Evaluating the Pro-Poorness of Income Transfers: Does the Choice of Poverty Indicator Influence the Assessment?-
Dr. Geranda Notten, University of Ottawa
The pro-poorness of income transfers depends on a complex mix of social protection programs; each having their own purpose, design and implementation. However, an assessment of the poverty reduction impact of such programs also depends on the indicator that is used to evaluate pro-poorness. Income is by far the most used welfare indicator for such an exercise. However, income indicators are now increasingly supplemented with a range of non-income indicators in areas such as material deprivation. This paper investigates how influential the choice of welfare indicator is when evaluating the poverty reduction impact of income transfers. It evaluates the pro-poorness of income transfers using the official EU income poverty and material deprivation indicators, focusing on transfers that are relevant for families with working-age adults (family, unemployment, welfare and housing transfers).
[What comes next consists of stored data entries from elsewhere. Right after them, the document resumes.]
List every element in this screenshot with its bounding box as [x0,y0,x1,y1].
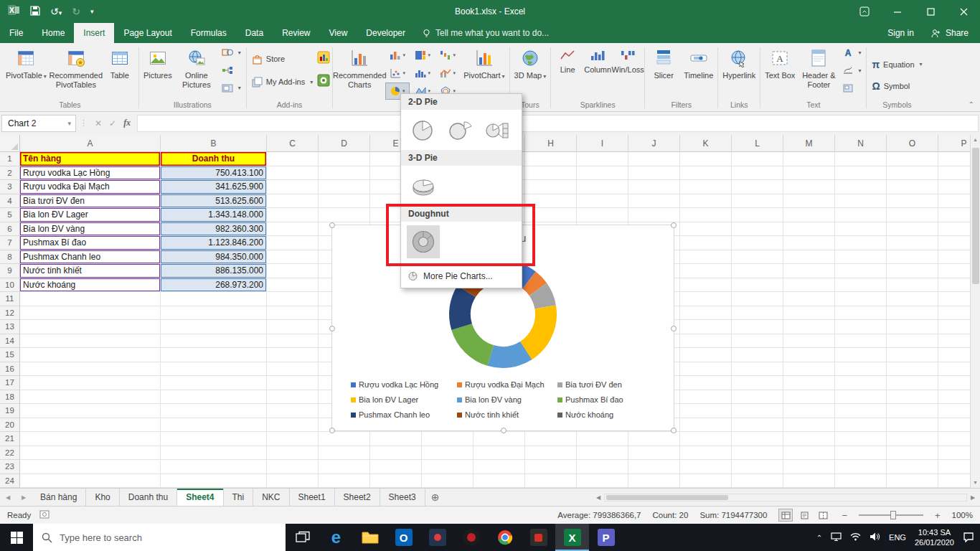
language-indicator[interactable]: ENG [889,533,906,542]
cell[interactable]: Bia tươi ĐV đen [20,194,161,209]
cell[interactable] [938,222,970,237]
sheet-nav-right-icon[interactable]: ▶ [16,489,32,506]
cell[interactable] [473,432,525,446]
cell[interactable] [732,334,783,349]
cell[interactable] [835,446,887,461]
new-sheet-button[interactable]: ⊕ [425,489,446,506]
row-header[interactable]: 14 [0,334,20,349]
cell[interactable] [628,194,680,209]
cell[interactable] [370,446,422,461]
cell[interactable] [319,460,370,474]
cell[interactable] [938,404,970,418]
cell[interactable] [732,166,783,181]
ribbon-tab-data[interactable]: Data [236,23,273,43]
cell[interactable] [732,222,783,237]
cell[interactable] [577,180,628,194]
cell[interactable] [161,334,267,349]
cell[interactable] [680,460,732,474]
cell[interactable] [680,348,732,362]
cell[interactable] [783,334,835,349]
cell[interactable] [680,320,732,334]
insert-column-chart-button[interactable]: ▾ [385,47,410,64]
row-header[interactable]: 24 [0,474,20,489]
online-pictures-button[interactable]: Online Pictures [176,45,217,98]
cell[interactable] [267,418,319,433]
taskbar-app-1[interactable] [420,524,454,551]
taskbar-app-chrome[interactable] [488,524,522,551]
cell[interactable] [680,194,732,209]
cell[interactable] [783,222,835,237]
table-button[interactable]: Table [103,45,136,98]
status-count[interactable]: Count: 20 [653,511,689,519]
smartart-button[interactable] [219,63,244,78]
row-header[interactable]: 12 [0,306,20,321]
addin-shortcut-icon-2[interactable] [317,74,330,90]
quick-access-dropdown-icon[interactable]: ▾ [90,9,94,15]
column-header[interactable]: D [319,135,370,152]
row-header[interactable]: 2 [0,166,20,181]
cell[interactable] [473,474,525,489]
cell[interactable] [161,404,267,418]
formula-input[interactable] [137,115,979,132]
cell[interactable] [732,348,783,362]
cell[interactable] [525,180,577,194]
column-header[interactable]: J [628,135,680,152]
chart-resize-handle[interactable] [501,428,507,433]
symbol-button[interactable]: ΩSymbol [869,78,913,94]
cell[interactable]: Nước tinh khiết [20,264,161,278]
ribbon-tab-insert[interactable]: Insert [74,23,114,43]
cell[interactable] [680,306,732,321]
cell[interactable] [938,250,970,265]
cell[interactable] [680,166,732,181]
cell[interactable] [267,432,319,446]
cell[interactable] [422,446,473,461]
cell[interactable] [887,320,938,334]
sparkline-line-button[interactable]: Line [553,45,582,75]
cell[interactable] [577,446,628,461]
chart-resize-handle[interactable] [671,326,677,331]
tray-pc-icon[interactable] [831,532,842,543]
cell[interactable] [267,362,319,377]
cell[interactable]: 268.973.200 [161,278,267,293]
chart-resize-handle[interactable] [329,428,335,433]
cell[interactable] [267,152,319,166]
cell[interactable] [783,432,835,446]
cell[interactable] [680,292,732,306]
enter-button[interactable]: ✓ [105,118,120,128]
page-break-view-button[interactable] [816,509,830,522]
cell[interactable] [887,404,938,418]
cell[interactable] [267,208,319,222]
legend-item[interactable]: Bia tươi ĐV đen [557,380,665,389]
cell[interactable] [628,152,680,166]
ribbon-tab-home[interactable]: Home [32,23,74,43]
cell[interactable] [161,348,267,362]
cell[interactable] [680,404,732,418]
wordart-button[interactable]: A▾ [840,45,864,60]
legend-item[interactable]: Pushmax Chanh leo [351,410,457,419]
cell[interactable] [887,418,938,433]
cell[interactable] [267,250,319,265]
collapse-ribbon-icon[interactable]: ⌃ [969,100,974,108]
scroll-left-icon[interactable]: ◀ [593,494,604,501]
my-addins-button[interactable]: My Add-ins▾ [249,74,316,90]
cell[interactable] [680,236,732,250]
column-header[interactable]: K [680,135,732,152]
equation-button[interactable]: πEquation▾ [869,57,925,72]
cell[interactable] [161,292,267,306]
row-header[interactable]: 7 [0,236,20,250]
cell[interactable]: Bia lon ĐV vàng [20,222,161,237]
cell[interactable] [319,180,370,194]
select-all-corner[interactable] [0,135,20,152]
cell[interactable] [732,236,783,250]
recommended-charts-button[interactable]: Recommended Charts [335,45,384,98]
pie-3d-button[interactable] [407,169,440,202]
more-pie-charts-button[interactable]: More Pie Charts... [401,267,522,286]
cell[interactable]: Bia lon ĐV Lager [20,208,161,222]
volume-icon[interactable] [870,532,880,542]
cell[interactable] [20,320,161,334]
zoom-slider-thumb[interactable] [890,511,896,519]
cell[interactable] [938,166,970,181]
cell[interactable] [161,460,267,474]
cell[interactable] [835,320,887,334]
save-icon[interactable] [30,6,40,17]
These transfers are compared between six EU
member states (France, Germany, Ireland, United Kingdom, Sweden and the Netherlands). The pro-poorness of a transfer increases as i. the number of poor households receiving the transfer increases (coverage), ii. the transfer to poor households increases (adequacy), and iii. the share of total program transfers distributed to poor households increases. The study involves the analysis of survey data (quantitative) and program information from various sources (qualitative): the EU-SILC data are used to estimate the pro-poorness of these transfer categories while information on the characteristics of the transfer programs is required to understand program design, to check the validity of the empirical findings and to assess the role of program design on outcomes in terms of pro-poorness. Preliminary analyses indicate that the choice of poverty indicator influences the assessment of the pro-poorness of income transfers. 'Last resort' type of income transfers, for example, are assessed as more pro-poor when evaluated with a material deprivation indicator than with an income poverty indicator. These finding suggests that the currently dominant use of income poverty indicators to assess the (cost)-effectiveness of programs that aim to reach the poor and reduce poverty needs to be reconsidered
About the speaker
Dr. Geranda Notten is assistant professor at the Graduate School of Public and International Affairs (Canada). She specializes in poverty and social policy research and has been working on developed and developing countries including the European Union, United States, Russia and Congo Brazzaville. In her current research she studies children's living conditions in Germany, France, the Netherlands and the United Kingdom. The project focuses on the breadth of deprivation: to what degree does a child simultaneously experience deprivations across domains of well-being, how strongly are these deprivation outcomes related to income poverty and how effective are social protection transfers in reaching deprived children and their families? This research contributes to knowledge relevant for the identification of vulnerable groups of children and their coverage by various social protection programs. It also informs on the appropriate way to define poverty for children and it tests poverty measures that take cumulative deprivations into account. Geranda has been a visiting researcher at CEPS/INSTEAD (Luxembourg), the Kennedy School of Government (United States) and at the Maastricht Graduate School of Governance (Netherlands). She further worked on consultancy projects for the World Bank, European Union and UNICEF on countries such as Mauritius, Congo Brazzaville and Russia. Geranda holds a PhD at Maastricht Graduate School of Governance from Maastricht University.